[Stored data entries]
------------------------

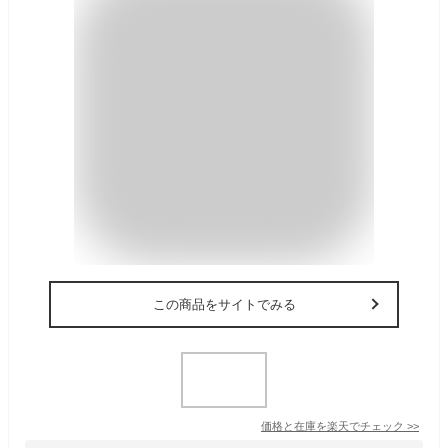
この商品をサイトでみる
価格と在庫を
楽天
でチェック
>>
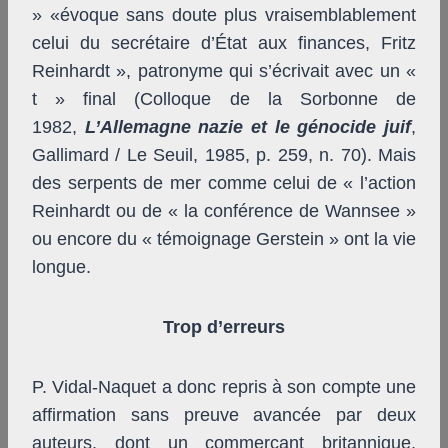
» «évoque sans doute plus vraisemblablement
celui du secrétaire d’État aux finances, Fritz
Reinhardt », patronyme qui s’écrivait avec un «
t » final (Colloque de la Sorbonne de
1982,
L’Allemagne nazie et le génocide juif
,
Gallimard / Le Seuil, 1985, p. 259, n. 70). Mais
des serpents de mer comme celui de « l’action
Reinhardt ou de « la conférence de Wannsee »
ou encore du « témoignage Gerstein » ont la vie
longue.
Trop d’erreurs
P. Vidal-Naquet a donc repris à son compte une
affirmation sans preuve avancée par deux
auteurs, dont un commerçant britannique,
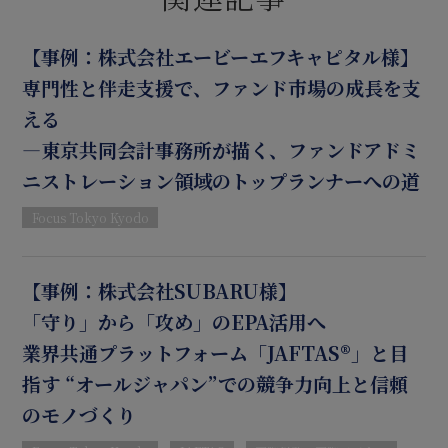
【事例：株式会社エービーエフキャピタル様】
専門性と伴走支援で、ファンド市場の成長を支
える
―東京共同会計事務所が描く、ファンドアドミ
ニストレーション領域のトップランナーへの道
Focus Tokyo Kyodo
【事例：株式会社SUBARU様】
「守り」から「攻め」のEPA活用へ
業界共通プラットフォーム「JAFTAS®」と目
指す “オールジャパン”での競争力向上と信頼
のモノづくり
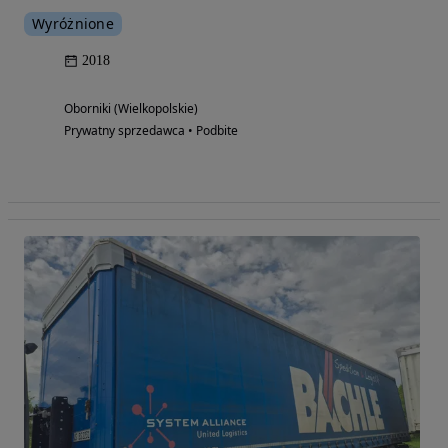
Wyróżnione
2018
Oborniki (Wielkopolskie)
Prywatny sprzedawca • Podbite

------------------------

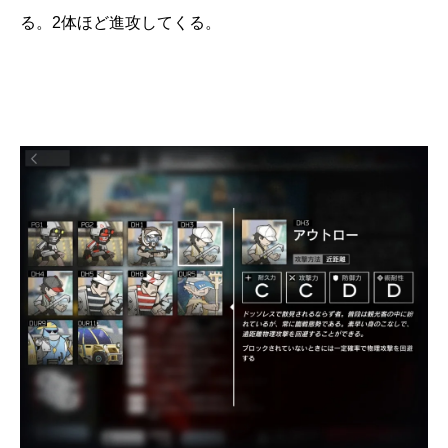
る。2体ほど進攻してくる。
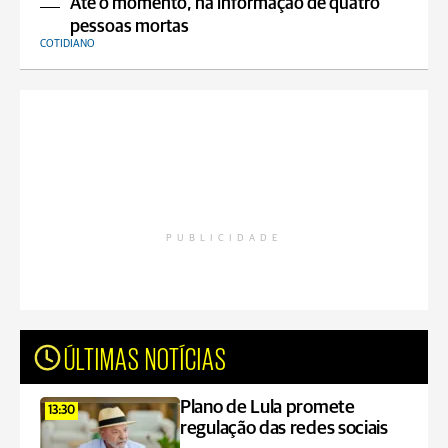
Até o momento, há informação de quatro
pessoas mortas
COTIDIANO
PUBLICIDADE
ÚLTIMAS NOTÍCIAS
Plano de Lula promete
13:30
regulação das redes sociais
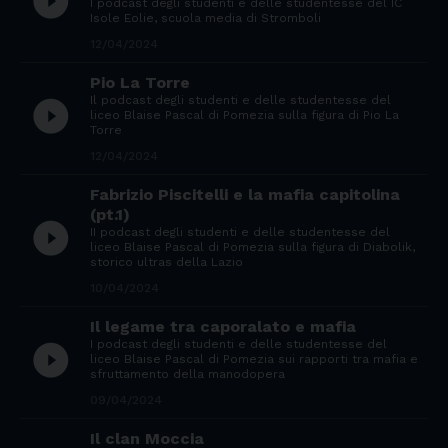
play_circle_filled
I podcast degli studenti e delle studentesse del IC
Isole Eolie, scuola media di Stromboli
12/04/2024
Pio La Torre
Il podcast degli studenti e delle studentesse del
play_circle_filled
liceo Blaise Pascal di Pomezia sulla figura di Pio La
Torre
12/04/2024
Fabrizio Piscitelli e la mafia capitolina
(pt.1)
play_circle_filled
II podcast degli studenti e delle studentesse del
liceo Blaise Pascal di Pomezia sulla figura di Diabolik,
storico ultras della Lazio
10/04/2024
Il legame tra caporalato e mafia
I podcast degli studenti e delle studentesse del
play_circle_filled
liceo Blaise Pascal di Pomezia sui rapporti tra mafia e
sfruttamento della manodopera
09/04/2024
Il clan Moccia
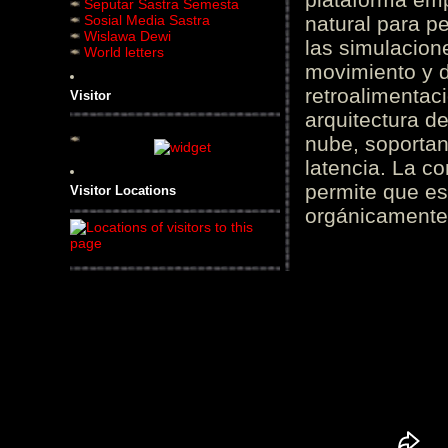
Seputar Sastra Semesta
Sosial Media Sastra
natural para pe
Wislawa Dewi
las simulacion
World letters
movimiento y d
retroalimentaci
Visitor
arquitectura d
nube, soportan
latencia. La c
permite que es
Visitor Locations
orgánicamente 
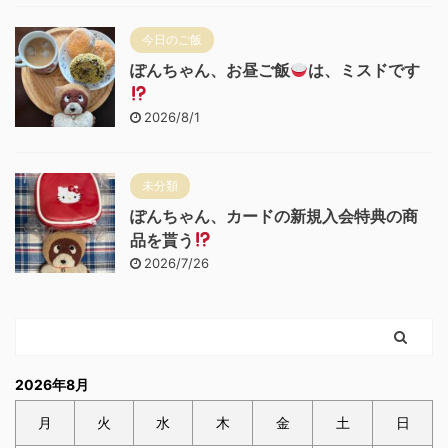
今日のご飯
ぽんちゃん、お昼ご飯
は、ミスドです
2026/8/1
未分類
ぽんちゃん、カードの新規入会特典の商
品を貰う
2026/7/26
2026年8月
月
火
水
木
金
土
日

------------------------

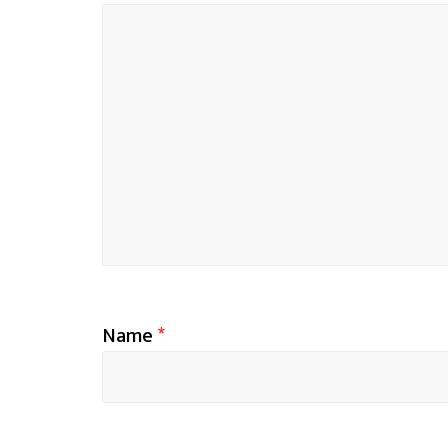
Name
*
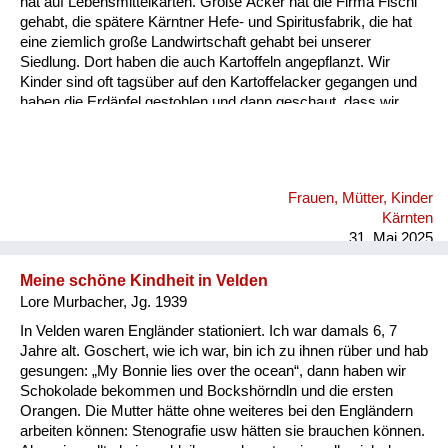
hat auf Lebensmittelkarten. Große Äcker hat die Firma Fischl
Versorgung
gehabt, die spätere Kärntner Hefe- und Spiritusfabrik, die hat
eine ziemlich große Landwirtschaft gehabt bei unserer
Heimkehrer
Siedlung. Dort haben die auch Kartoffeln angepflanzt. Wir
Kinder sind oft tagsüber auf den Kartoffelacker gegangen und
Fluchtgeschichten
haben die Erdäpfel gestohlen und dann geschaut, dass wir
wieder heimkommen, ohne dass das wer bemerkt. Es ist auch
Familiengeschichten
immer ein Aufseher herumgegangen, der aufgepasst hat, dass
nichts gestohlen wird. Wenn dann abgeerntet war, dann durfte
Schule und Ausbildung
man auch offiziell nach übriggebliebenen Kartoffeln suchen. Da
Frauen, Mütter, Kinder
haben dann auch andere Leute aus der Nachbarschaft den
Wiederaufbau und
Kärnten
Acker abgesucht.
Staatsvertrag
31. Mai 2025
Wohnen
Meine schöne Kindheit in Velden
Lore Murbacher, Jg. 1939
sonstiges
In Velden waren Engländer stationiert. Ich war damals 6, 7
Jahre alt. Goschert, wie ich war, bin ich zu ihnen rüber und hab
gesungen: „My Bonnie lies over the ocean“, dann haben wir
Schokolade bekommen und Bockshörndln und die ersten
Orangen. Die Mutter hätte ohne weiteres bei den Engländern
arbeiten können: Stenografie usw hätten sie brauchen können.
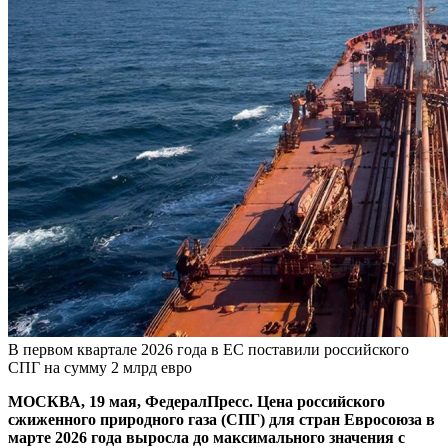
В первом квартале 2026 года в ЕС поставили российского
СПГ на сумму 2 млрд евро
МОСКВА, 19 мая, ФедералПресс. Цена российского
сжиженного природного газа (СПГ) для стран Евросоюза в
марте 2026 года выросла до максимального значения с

------------------------

_AIM OF THE TASK_. Determine how many lines of the data above contain the string "figura", and give the result with nothing else.

_EXPECTED ANSWER_. 2